Au nom de Sa Majesté le Roi et conformément à la loi, sur le pourvoi déposé le 09/06/2015
par les requérants susnommés par l'intermédiaire de leurs mandataires Me (M.L.M) et Me (A.R.Z), visant la cassation de l'arrêt n° 1652
en date du 16/10/2014
dans le dossier n° 961/5/14 de la Cour d'appel commerciale de Marrakech.
Et sur la base des autres pièces versées au dossier.
Et sur la base du Code de procédure civile daté du 28
septembre 1974.
Et sur la base de l'ordonnance de dessaisissement et de la notification en date du 06 avril 2017.

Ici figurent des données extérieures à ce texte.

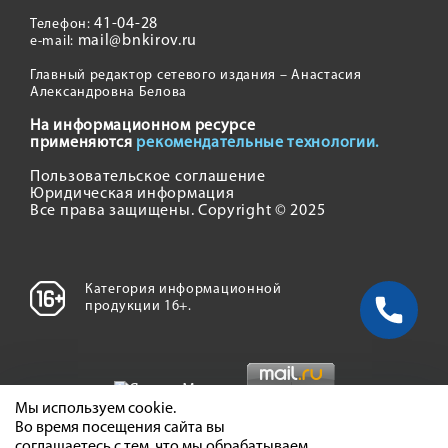
41-04-28
Телефон:
mail@bnkirov.ru
e-mail:
Главный редактор сетевого издания – Анастасия
Александровна Белова
На информационном ресурсе
применяются
рекомендательные технологии.
Пользовательское соглашение
Юридическая информация
Все права защищены. Copyright © 2025
Категория информационной
продукции 16+.
Мы используем cookie.
Во время посещения сайта вы
соглашаетесь с тем, что мы обрабатываем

Et sur la base de l'information de l'inscription de l'affaire à l'audience publique tenue le 27 avril 2017.
Et sur la base de l'appel des parties et de leurs représentants et de leur absence.
Après lecture du rapport par le conseiller rapporteur M. Mohamed El Kadiri et après avoir entendu les observations de l'avocat général M. Rachid Benani.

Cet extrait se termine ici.